# DIRECTIONS FOR THIS TASK
Reproduce the lines below verbatim. Pictures are to be omitted.

# MATERIAL PROVIDED
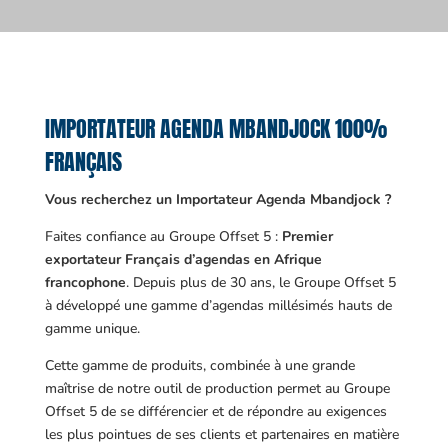
IMPORTATEUR AGENDA MBANDJOCK 100%
FRANÇAIS
Vous recherchez un Importateur Agenda Mbandjock ?
Faites confiance au Groupe Offset 5 :
Premier
exportateur Français d’agendas en Afrique
francophone
. Depuis plus de 30 ans, le Groupe Offset 5
à développé une gamme d’agendas millésimés hauts de
gamme unique.
Cette gamme de produits, combinée à une grande
maîtrise de notre outil de production permet au Groupe
Offset 5 de se différencier et de répondre au exigences
les plus pointues de ses clients et partenaires en matière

# SOLVED PROBLEM
IMPORTATEUR AGENDA MBANDJOCK 100%
FRANÇAIS
Vous recherchez un Importateur Agenda Mbandjock ?
Faites confiance au Groupe Offset 5 :
Premier
exportateur Français d’agendas en Afrique
francophone
. Depuis plus de 30 ans, le Groupe Offset 5
à développé une gamme d’agendas millésimés hauts de
gamme unique.
Cette gamme de produits, combinée à une grande
maîtrise de notre outil de production permet au Groupe
Offset 5 de se différencier et de répondre au exigences
les plus pointues de ses clients et partenaires en matière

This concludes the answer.